[WHAT YOU NEED TO DO] Return every line of the listing below, unchanged, from its first line to the line holding "humanitaria a Venezuela; destacan", that line included.

══ DATA SHOWN

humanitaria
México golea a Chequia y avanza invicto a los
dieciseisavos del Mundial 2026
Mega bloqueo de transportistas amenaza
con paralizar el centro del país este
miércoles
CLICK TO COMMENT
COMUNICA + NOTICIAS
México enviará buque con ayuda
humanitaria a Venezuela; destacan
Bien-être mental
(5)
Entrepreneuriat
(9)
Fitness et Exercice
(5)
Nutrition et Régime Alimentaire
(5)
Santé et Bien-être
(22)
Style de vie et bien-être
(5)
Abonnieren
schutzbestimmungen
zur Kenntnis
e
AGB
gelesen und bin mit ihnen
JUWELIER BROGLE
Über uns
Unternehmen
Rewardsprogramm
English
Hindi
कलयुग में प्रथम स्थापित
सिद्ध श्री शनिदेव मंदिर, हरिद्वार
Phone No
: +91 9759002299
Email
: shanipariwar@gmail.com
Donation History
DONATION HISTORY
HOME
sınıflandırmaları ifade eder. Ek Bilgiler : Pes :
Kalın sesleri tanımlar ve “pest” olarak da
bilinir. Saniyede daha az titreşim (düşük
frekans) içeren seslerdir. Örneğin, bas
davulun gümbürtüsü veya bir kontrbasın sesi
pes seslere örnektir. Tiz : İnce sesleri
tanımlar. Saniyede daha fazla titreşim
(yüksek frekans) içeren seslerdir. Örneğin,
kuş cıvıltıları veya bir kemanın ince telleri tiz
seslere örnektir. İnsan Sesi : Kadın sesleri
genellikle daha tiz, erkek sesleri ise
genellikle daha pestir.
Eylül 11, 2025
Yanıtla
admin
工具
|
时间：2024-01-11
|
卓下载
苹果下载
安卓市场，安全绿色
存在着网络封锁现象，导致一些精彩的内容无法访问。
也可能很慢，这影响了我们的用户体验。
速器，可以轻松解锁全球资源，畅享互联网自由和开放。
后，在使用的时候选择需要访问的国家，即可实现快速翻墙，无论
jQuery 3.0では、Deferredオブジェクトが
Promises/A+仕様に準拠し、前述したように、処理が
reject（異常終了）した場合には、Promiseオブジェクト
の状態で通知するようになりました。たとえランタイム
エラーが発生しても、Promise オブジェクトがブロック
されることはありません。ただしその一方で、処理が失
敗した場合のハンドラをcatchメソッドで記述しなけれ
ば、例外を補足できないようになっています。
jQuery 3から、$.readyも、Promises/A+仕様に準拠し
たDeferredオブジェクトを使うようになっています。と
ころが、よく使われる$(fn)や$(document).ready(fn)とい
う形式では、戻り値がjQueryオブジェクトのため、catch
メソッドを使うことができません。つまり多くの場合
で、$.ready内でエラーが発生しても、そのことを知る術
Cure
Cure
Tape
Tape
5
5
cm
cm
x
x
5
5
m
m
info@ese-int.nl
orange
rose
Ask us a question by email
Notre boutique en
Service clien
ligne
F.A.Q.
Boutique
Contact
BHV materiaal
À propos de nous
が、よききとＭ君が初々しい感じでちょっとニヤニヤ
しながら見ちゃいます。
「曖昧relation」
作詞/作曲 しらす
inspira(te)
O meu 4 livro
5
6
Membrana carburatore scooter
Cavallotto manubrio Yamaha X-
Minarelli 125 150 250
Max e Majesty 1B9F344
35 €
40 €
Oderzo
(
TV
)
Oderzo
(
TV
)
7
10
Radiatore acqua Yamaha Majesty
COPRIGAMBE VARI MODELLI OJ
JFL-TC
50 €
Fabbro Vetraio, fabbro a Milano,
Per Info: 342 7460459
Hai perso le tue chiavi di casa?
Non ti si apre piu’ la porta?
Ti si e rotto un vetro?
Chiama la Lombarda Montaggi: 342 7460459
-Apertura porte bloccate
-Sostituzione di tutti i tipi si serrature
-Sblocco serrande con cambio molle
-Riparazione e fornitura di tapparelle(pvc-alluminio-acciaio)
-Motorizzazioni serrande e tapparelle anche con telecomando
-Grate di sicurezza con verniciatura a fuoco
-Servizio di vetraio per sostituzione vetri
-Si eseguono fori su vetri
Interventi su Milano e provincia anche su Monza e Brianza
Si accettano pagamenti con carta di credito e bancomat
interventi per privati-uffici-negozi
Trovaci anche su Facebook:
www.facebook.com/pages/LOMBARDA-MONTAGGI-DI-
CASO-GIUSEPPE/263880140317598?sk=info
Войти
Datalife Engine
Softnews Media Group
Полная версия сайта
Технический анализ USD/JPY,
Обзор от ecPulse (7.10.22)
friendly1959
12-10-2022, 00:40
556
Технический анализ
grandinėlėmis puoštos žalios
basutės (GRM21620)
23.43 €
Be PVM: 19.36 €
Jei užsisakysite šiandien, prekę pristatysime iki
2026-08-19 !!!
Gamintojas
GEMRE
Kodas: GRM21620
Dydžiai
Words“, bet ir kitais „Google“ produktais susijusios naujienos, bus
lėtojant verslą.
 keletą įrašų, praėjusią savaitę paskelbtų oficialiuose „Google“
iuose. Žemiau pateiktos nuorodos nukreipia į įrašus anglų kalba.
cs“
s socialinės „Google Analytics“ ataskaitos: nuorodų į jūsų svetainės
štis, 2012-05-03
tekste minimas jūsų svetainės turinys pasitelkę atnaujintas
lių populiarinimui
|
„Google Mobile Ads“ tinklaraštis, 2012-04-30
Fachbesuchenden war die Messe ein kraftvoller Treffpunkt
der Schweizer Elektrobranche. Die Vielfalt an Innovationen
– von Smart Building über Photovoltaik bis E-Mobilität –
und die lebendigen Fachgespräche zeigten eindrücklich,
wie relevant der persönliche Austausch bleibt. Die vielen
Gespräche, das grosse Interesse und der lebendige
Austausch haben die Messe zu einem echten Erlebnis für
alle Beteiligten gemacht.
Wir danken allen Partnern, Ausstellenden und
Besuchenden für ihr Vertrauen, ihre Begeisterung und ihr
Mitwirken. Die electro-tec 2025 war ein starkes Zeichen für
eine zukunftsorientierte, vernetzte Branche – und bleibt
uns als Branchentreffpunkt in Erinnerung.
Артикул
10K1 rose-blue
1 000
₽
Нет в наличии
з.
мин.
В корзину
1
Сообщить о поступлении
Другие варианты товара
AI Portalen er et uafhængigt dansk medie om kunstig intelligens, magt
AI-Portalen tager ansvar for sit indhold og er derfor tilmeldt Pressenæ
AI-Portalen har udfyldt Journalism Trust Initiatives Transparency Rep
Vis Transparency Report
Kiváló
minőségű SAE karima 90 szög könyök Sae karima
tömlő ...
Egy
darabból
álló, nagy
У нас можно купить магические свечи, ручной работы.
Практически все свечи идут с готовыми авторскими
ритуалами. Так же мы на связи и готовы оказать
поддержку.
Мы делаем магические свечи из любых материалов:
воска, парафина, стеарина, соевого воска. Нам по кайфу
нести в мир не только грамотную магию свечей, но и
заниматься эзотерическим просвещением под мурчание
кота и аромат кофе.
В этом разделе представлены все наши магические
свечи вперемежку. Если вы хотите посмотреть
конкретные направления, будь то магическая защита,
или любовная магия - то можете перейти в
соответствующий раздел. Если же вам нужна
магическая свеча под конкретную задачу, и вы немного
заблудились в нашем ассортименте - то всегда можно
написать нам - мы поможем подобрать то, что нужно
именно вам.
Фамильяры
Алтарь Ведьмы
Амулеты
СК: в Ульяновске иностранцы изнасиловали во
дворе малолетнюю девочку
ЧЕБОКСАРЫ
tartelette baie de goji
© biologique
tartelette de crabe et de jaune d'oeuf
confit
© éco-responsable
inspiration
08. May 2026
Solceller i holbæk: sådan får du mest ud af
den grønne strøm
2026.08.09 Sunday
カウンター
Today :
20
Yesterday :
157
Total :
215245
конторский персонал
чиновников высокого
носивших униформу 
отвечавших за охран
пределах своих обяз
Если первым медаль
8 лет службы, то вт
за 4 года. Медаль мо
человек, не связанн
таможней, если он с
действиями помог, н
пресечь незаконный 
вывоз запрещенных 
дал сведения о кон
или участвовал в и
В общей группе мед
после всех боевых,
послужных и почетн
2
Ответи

════

[ANSWER]
humanitaria
México golea a Chequia y avanza invicto a los
dieciseisavos del Mundial 2026
Mega bloqueo de transportistas amenaza
con paralizar el centro del país este
miércoles
CLICK TO COMMENT
COMUNICA + NOTICIAS
México enviará buque con ayuda
humanitaria a Venezuela; destacan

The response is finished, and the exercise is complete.